Pour faire comprendre l’augmentation de leur prix, les entreprises misent généralement sur une communication transparente. Tant à destination des particuliers, en magasin ou via les réseaux sociaux, que des professionnels. «Je suis allé voir un par un les clients que je fournis, plutôt que de leur annoncer notre décision par mail ou par téléphone, relate Benoît Desmaretz. En leur détaillant nos chiffres et nos difficultés, la nouvelle est mieux passée. Et puis, beaucoup s’y attendaient.» Un choix également payant pour les Cafés Delahaut: «Les client comprennent qu’il devront continuer à mettre le prix pour conserver une certaine qualité. On n’a d’ailleurs pas vu de diminution dans nos ventes, ce qui est vraiment rassurant.»
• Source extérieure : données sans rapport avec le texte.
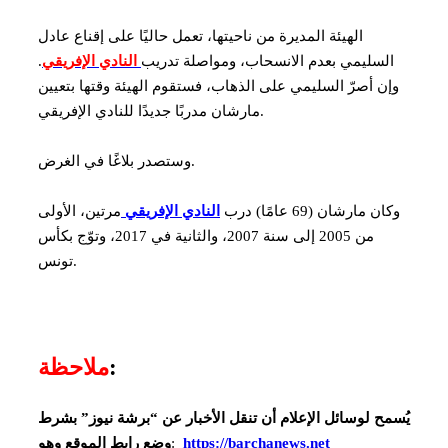
الهيئة المديرة من ناحيتها، تعمل حاليًا على إقناع عادل
السليمي بعدم الانسحاب، ومواصلة تدريب
النادي الإفريقي
.
وإن أصرّ السليمي على الذهاب، فستقوم الهيئة وقتها بتعيين
مارشان مدربًا جديدًا للنادي الإفريقي.
وستصدر بلاغًا في الغرض.
وكان مارشان (69 عامًا) درب
النادي الإفريقي
مرتين، الأولى
من 2005 إلى سنة 2007، والثانية في 2017، وتوّج بكأس
تونس.
:
ملاحظة
يُسمح لوسائل الإعلام أن تنقل الأخبار عن “برشة نيوز” بشرط
https://barchanews.net
:
وضع رابط الموقع وهو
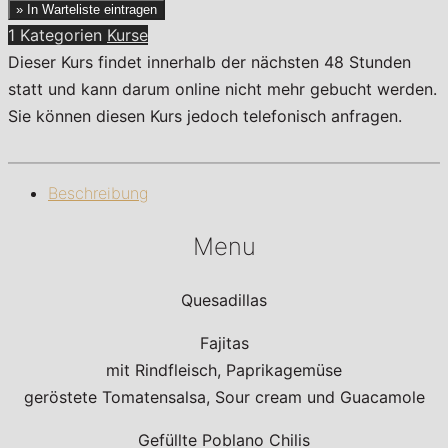
» In Warteliste eintragen
1 Kategorien
Kurse
Dieser Kurs findet innerhalb der nächsten 48 Stunden
statt und kann darum online nicht mehr gebucht werden.
Sie können diesen Kurs jedoch telefonisch anfragen.
Beschreibung
Menu
Quesadillas
Fajitas
mit Rindfleisch, Paprikagemüse
geröstete Tomatensalsa, Sour cream und Guacamole
Gefüllte Poblano Chilis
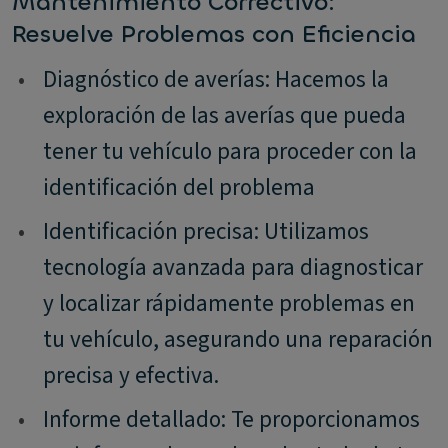
Mantenimiento Correctivo:
Resuelve Problemas con Eficiencia
•
Diagnóstico de averías: Hacemos la
exploración de las averías que pueda
tener tu vehículo para proceder con la
identificación del problema
•
Identificación precisa: Utilizamos
tecnología avanzada para diagnosticar
y localizar rápidamente problemas en
tu vehículo, asegurando una reparación
precisa y efectiva.
•
Informe detallado: Te proporcionamos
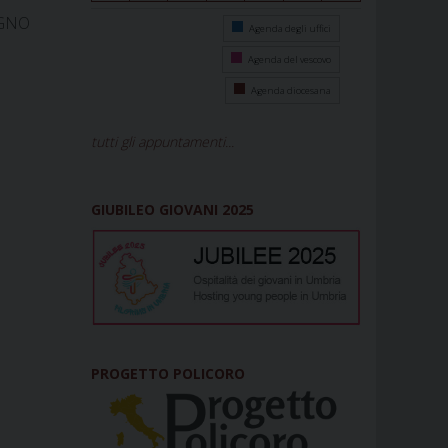
UGNO
Agenda degli uffici
Agenda del vescovo
Agenda diocesana
tutti gli appuntamenti...
GIUBILEO GIOVANI 2025
PROGETTO POLICORO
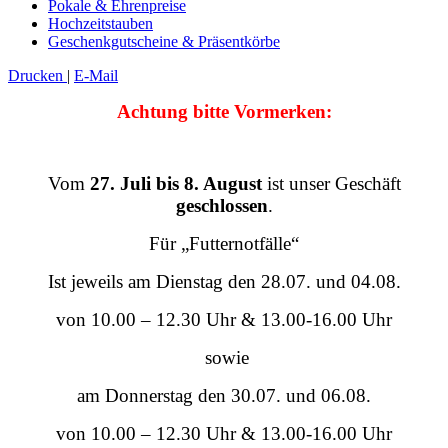
Pokale & Ehrenpreise
Hochzeitstauben
Geschenkgutscheine & Präsentkörbe
Drucken
|
E-Mail
Achtung bitte Vormerken:
Vom
27. Juli bis 8. August
ist unser Geschäft
geschlossen
.
Für „Futternotfälle“
Ist jeweils am Dienstag den 28.07. und 04.08.
von 10.00 – 12.30 Uhr & 13.00-16.00 Uhr
sowie
am Donnerstag den 30.07. und 06.08.
von 10.00 – 12.30 Uhr & 13.00-16.00 Uhr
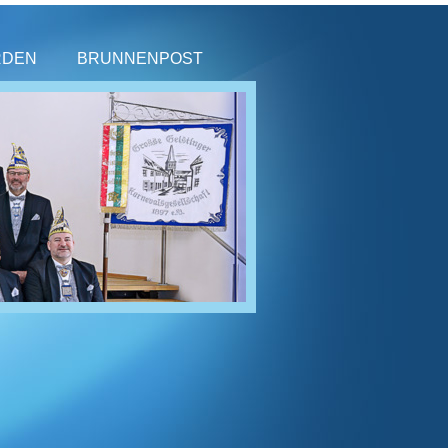
RDEN
BRUNNENPOST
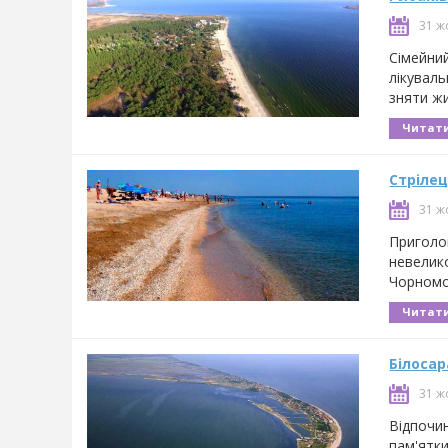
31 ж
Сімейний
лікуваль
зняти жи
Читати
Стрілец
31 ж
Приголо
невелико
Чорномо
Читати
Білосар
31 ж
Відпочин
пам'ятки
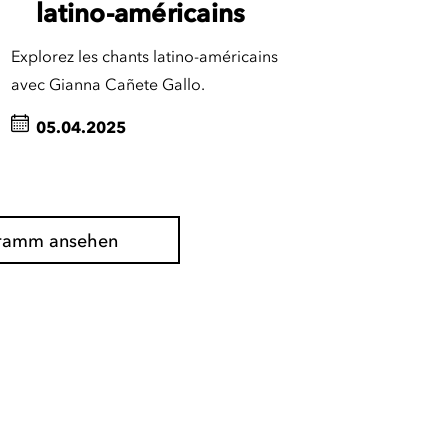
latino-américains
Explorez les chants latino-américains
avec Gianna Cañete Gallo.
05.04.2025
gramm ansehen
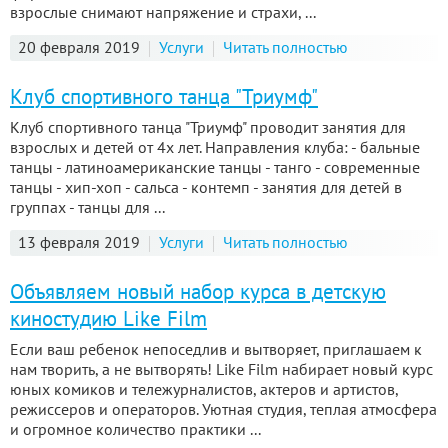
взрослые снимают напряжение и страхи, ...
20 февраля 2019
Услуги
Читать полностью
Клуб спортивного танца "Триумф"
Клуб спортивного танца "Триумф" проводит занятия для
взрослых и детей от 4х лет. Направления клуба: - бальные
танцы - латиноамериканские танцы - танго - современные
танцы - хип-хоп - сальса - контемп - занятия для детей в
группах - танцы для ...
13 февраля 2019
Услуги
Читать полностью
Объявляем новый набор курса в детскую
киностудию Like Film
Если ваш ребенок непоседлив и вытворяет, приглашаем к
нам творить, а не вытворять! Like Film набирает новый курс
юных комиков и тележурналистов, актеров и артистов,
режиссеров и операторов. Уютная студия, теплая атмосфера
и огромное количество практики ...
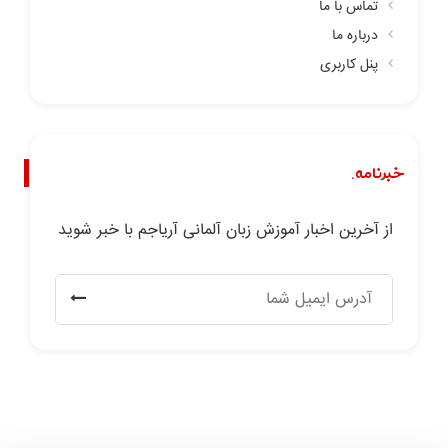
تماس با ما
درباره ما
پنل کاربری
خبرنامه.
از آخرین اخبار آموزش زبان آلمانی آریاجم با خبر شوید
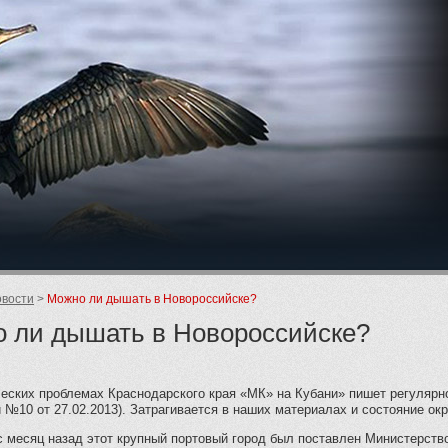
ие
вости
Можно ли дышать в Новороссийске?
 ли дышать в Новороссийске?
еских проблемах Краснодарского края «МК» на Кубани» пишет регулярно
и №10 от 27.02.2013). Затрагивается в наших материалах и состояние 
с месяц назад этот крупный портовый город был поставлен Министерств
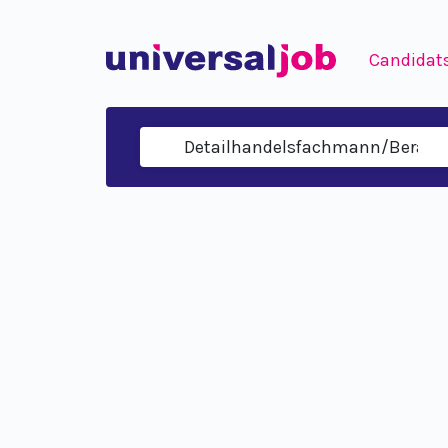
Candidat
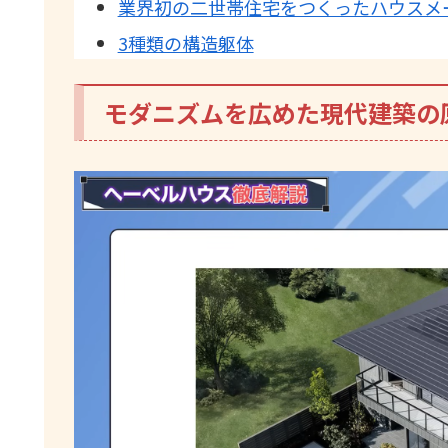
業界初の二世帯住宅をつくったハウスメ
3種類の構造躯体
モダニズムを広めた現代建築の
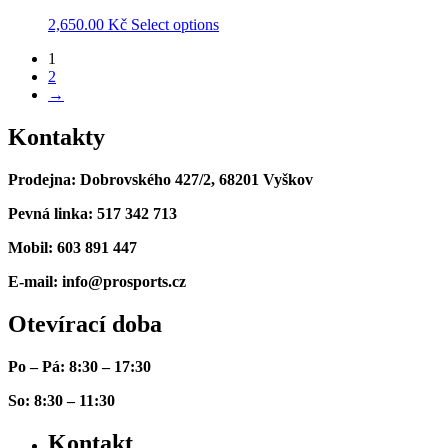
2,650.00
Kč
Select options
1
2
→
Kontakty
Prodejna: Dobrovského 427/2, 68201 Vyškov
Pevná linka: 517 342 713
Mobil: 603 891 447
E-mail: info@prosports.cz
Otevírací doba
Po – Pá: 8:30 – 17:30
So: 8:30 – 11:30
Kontakt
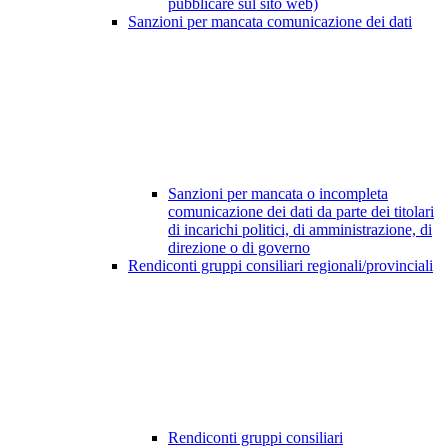
pubblicare sul sito web)
Sanzioni per mancata comunicazione dei dati
Sanzioni per mancata o incompleta
comunicazione dei dati da parte dei titolari
di incarichi politici, di amministrazione, di
direzione o di governo
Rendiconti gruppi consiliari regionali/provinciali
Rendiconti gruppi consiliari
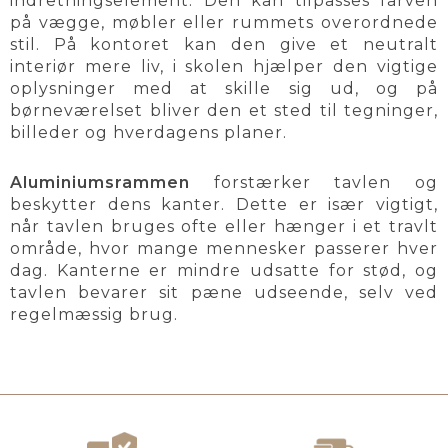
indretningselement. Den kan tilpasses farven
på vægge, møbler eller rummets overordnede
stil. På kontoret kan den give et neutralt
interiør mere liv, i skolen hjælper den vigtige
oplysninger med at skille sig ud, og på
børneværelset bliver den et sted til tegninger,
billeder og hverdagens planer.
Aluminiumsrammen
forstærker tavlen og
beskytter dens kanter. Dette er især vigtigt,
når tavlen bruges ofte eller hænger i et travlt
område, hvor mange mennesker passerer hver
dag. Kanterne er mindre udsatte for stød, og
tavlen bevarer sit pæne udseende, selv ved
regelmæssig brug.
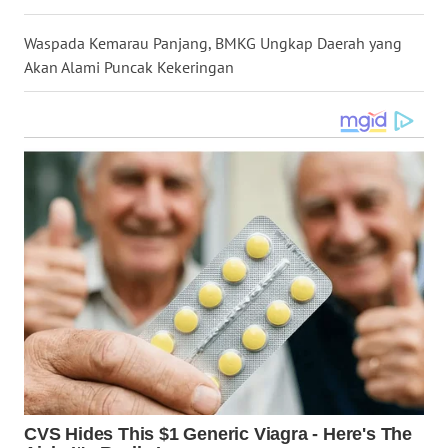
WN
KALTARA
Waspada Kemarau Panjang, BMKG Ungkap Daerah yang
Akan Alami Puncak Kekeringan
WN
KALSEL
WN
KALTIM
WN
SULSEL
WN
GORONTALO
WN
SULUT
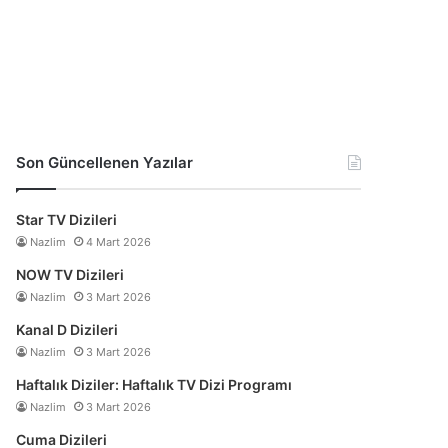
Son Güncellenen Yazılar
Star TV Dizileri
Nazlim
4 Mart 2026
NOW TV Dizileri
Nazlim
3 Mart 2026
Kanal D Dizileri
Nazlim
3 Mart 2026
Haftalık Diziler: Haftalık TV Dizi Programı
Nazlim
3 Mart 2026
Cuma Dizileri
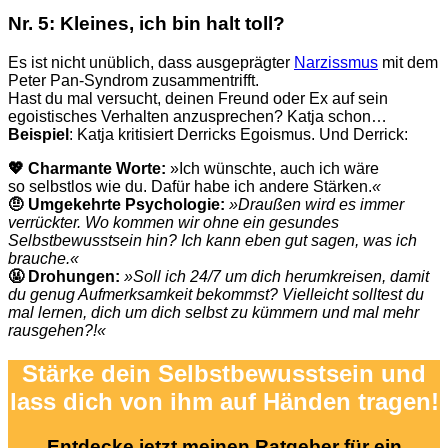
Nr. 5: Kleines, ich bin halt toll?
Es ist nicht unüblich, dass ausgeprägter
Narzissmus
mit dem
Peter Pan-Syndrom zusammentrifft.
Hast du mal versucht, deinen Freund oder Ex auf sein
egoistisches Verhalten anzusprechen? Katja schon…
Beispiel
: Katja kritisiert Derricks Egoismus. Und Derrick:
💖 Charmante Worte:
»Ich wünschte, auch ich wäre
so selbstlos wie du. Dafür habe ich andere Stärken.
«
🤨 Umgekehrte Psychologie:
»Draußen wird es immer
verrückter. Wo kommen wir ohne ein gesundes
Selbstbewusstsein hin? Ich kann eben gut sagen, was ich
brauche.«
🤬 Drohungen:
»Soll ich 24/7 um dich
herumkreisen, damit
du genug Aufmerksamkeit bekommst? Vielleicht solltest du
mal lernen, dich um dich selbst zu kümmern und mal mehr
rausgehen?!«
Stärke dein Selbstbewusstsein und
lass dich von ihm auf Händen tragen!
Entdecke jetzt meinen Ratgeber für ein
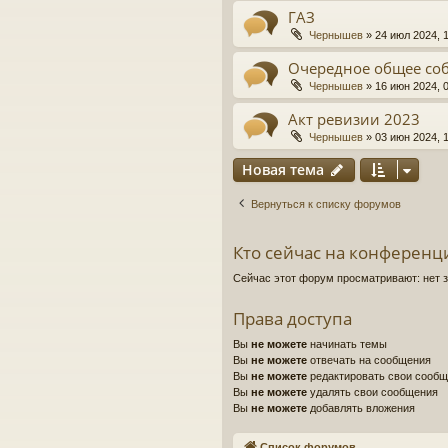
ГАЗ
Чернышев
»
24 июл 2024, 
Очередное общее со
Чернышев
»
16 июн 2024, 
Акт ревизии 2023
Чернышев
»
03 июн 2024, 
Новая тема
Вернуться к списку форумов
Кто сейчас на конференц
Сейчас этот форум просматривают: нет з
Права доступа
Вы
не можете
начинать темы
Вы
не можете
отвечать на сообщения
Вы
не можете
редактировать свои сооб
Вы
не можете
удалять свои сообщения
Вы
не можете
добавлять вложения
Список форумов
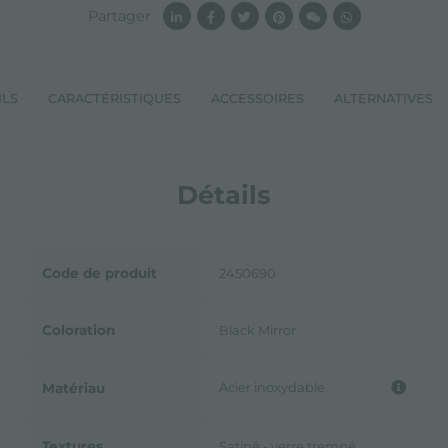
Partager
ILS
CARACTÉRISTIQUES
ACCESSOIRES
ALTERNATIVES
Détails
Code de produit
2450690
Coloration
Black Mirror
Acier inoxydable
Matériau
Textures
Satiné - verre trempé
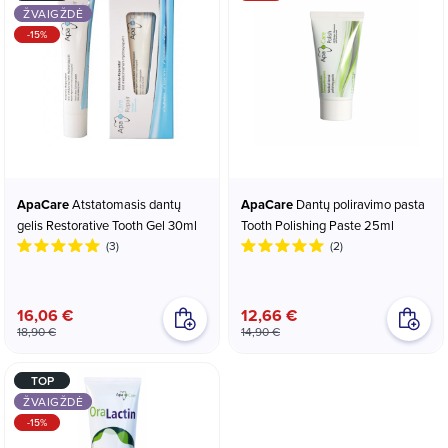
ŽVAIGŽDĖ
-15%
ApaCare
Atstatomasis dantų
ApaCare
Dantų poliravimo pasta
gelis Restorative Tooth Gel 30ml
Tooth Polishing Paste 25ml
(3)
(2)
16,06 €
12,66 €
18,90 €
14,90 €
TOP
ŽVAIGŽDĖ
-15%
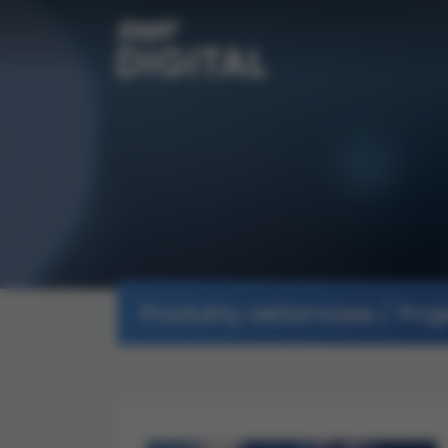
Produkty reklamowe / Proje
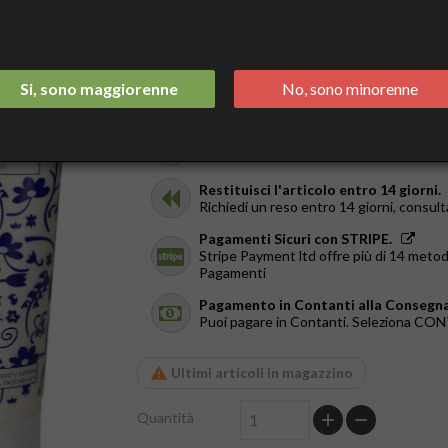
9,90 €
Tasse incluse
Spedizione Italia 2/3 Giorni.
Si, sono maggiorenne
No, sono minorenne
GRATIS da €44
Ricevilo in giornata.
Solo a Roma, dal Lun al Ven. Ordina entr
Restituisci l'articolo entro 14 giorni.
Richiedi un reso entro 14 giorni, consult
Pagamenti Sicuri con STRIPE.
Stripe Payment ltd offre più di 14 metod
Pagamenti
Pagamento in Contanti alla Consegna
Puoi pagare in Contanti. Seleziona C
Ultimi articoli in magazzino
Quantità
Enfin, les torréfacteurs appellent également à relativiser cette augmentation de prix. «Il faut ramener ça au prix de la tasse, insiste Christophe Deharre. Avec un kilo de café, on peut faire entre 120 et 140 tasses. Une augmentation de trois ou cinq euros le kilo représente donc à peine une hausse de 3 ou 4 centimes la tasse. Ce n’est pas grand chose pour garantir de meilleures conditions aux producteurs.» Globalement, la filière rassure: le café ne va pas devenir un produit réservé aux riches. «S’offrir un café de qualité reste bien plus abordable qu’un verre de vin, voire un coca, insiste François Delahaut. Ce n’est pas un produit de luxe.» Après l’eau, le café (comme le thé) reste en effet la boisson la moins chère sur le marché.